ここでは、最小限のプログラミング技術しか必要としない原核生物ゲノム用のユーザーフレンドリーなゲノミクスソフトウェアパイプラインであるMyProを紹介する。パイプラインは、品質管理と前処理ツール、デノボアセンブラ、contigインテグレーションソフトウェア、アノテーションとリファレンスベースアセンブリのツールで構成されている。

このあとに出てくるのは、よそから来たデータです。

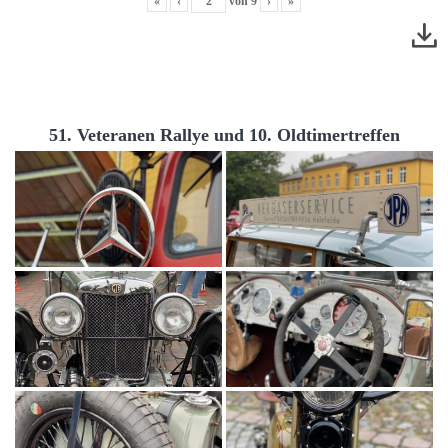
«
‹
von
9
›
»
51. Veteranen Rallye und 10. Oldtimertreffen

使いやすさを向上させるため、MyProは自動でデノボアセンブリ、アセンブリ統合(genome assembly reconciliation toolsを使う)、ゲノムアノテーションを行うよう設計されている。これは、3つの主要なモジュールで構成されている:アセンブリ、統合、アノテーション(論文 図1)。 VelvetOptimiser 2.2.5(Zerbino and Birney、2008)、Edena V3.131028(Hernandez et al、2008)、Abyss 1.5.2(Simpson et al、2009)、SOAPdenovo 2.01(Luo et al 、2012)およびSPAdes 3.1.1(Bankevich et al、2012)はBioLinux 8(Field et al、2006)(pubmed)にインストールおよび設定されており、MyProのAssembleモジュール内で複数のアセンブリを作成できる。

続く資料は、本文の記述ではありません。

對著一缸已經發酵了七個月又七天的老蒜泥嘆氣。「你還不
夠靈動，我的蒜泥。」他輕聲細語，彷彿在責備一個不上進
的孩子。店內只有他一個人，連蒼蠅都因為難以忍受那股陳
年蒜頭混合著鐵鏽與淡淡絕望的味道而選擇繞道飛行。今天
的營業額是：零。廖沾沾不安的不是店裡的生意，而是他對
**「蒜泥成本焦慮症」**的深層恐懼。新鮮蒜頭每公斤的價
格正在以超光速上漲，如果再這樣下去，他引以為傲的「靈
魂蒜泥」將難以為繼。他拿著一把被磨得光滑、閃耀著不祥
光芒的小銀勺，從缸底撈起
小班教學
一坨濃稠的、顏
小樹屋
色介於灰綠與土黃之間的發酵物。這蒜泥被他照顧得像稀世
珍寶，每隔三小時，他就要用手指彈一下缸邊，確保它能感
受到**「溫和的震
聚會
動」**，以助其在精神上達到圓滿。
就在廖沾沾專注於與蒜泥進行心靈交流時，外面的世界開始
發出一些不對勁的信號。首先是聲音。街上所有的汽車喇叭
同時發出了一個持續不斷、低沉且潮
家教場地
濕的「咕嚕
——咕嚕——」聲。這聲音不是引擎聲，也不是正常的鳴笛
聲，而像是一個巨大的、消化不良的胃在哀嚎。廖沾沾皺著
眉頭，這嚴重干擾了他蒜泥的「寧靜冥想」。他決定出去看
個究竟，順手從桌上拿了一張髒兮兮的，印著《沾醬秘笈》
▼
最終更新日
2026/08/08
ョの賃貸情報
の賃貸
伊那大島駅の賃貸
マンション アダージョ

5つのアセンブラのほとんどは、de-Bruijnグラフベースのアルゴリズムを使用している。これらのアルゴリズムは、k-merパラメータに大きく依存している。 Fastq形式のシーケンシングデータを入力した後、VelvetOptimiserを使用して最初に0.6から0.9までのk-merのパラメータスイープを実行する。最適なk-merは、最も高いN50コンティグの長さに対して自動的に選択され、このk-merはAbyssおよびSOAPdenovoアセンブリに使用される。ペアエンドリードの場合、VelvetOptimiserはインサートサイズとその標準偏差を推定し、後で使用するためにMyProに保存する。入力リード長に応じて、SPAdesアセンブリは、リード長150 bpでk-mer長21, 33, 55が設定され、150〜250bpのリードに対しては21, 33, 55, 77のk-mer長が設定される。250bp以上のリード長では21,33,55,77,99および127のk-mer長が設定される。 Edenaはオーバラップレイアウトに基づいたアセンブリを行うため、k-merの代わりに最小オーバラップサイズ(m)を必要とする。 mの値はリード長の半分に設定され、リード長まで徐々に増加する。最適なmは、最も高いN50コンティグの長さに対して自動的に選択され、対応するアセンブリはEdenaアセンブリとして保持される。

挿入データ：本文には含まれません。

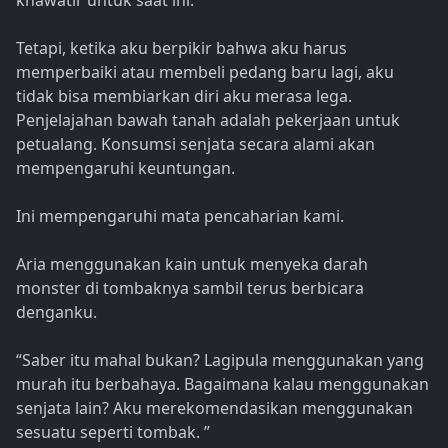
khawatir untuk saat ini.
Tetapi, ketika aku berpikir bahwa aku harus
memperbaiki atau membeli pedang baru lagi, aku
tidak bisa membiarkan diri aku merasa lega.
Penjelajahan bawah tanah adalah pekerjaan untuk
petualang. Konsumsi senjata secara alami akan
mempengaruhi keuntungan.
Ini mempengaruhi mata pencaharian kami.
Aria menggunakan kain untuk menyeka darah
monster di tombaknya sambil terus berbicara
denganku.
“Saber itu mahal bukan? Lagipula menggunakan yang
murah itu berbahaya. Bagaimana kalau menggunakan
senjata lain? Aku merekomendasikan menggunakan
sesuatu seperti tombak. ”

複数のアセンブリが取得されると、必要に応じて事前計算されたリード情報(例えば、ペアエンドリードの最小および最大インサートサイズ)を用い、SOAP2(Li et al、2009)によって入力リードがマッピングされる。アライメント率はアセンブリを評価するために使用される。高品質のコンティグを提供し、可能性のある汚染配列を除去するために、100アライメント未満のコンティグは除去され、コンティグ数、最も長いコンティグ長、N50および全ゲノムサイズなどの基本的なアセンブリ統計がレポートされる。 MyPro(Integrate.py)は、CISA 1.3(Lin and Liao、2013)を使用してAssembleモジュールによって生成されたアセンブリを統合することにより優れたアセンブリを提供する。自動化されたパイプラインでは、アセンブリ統計に基づくワーストのアセンブリは、Integrateモジュールを実行する前に削除される。ユーザーは5つのアセンブリの中から選択することも、他のアセンブリを統合に追加することもできる。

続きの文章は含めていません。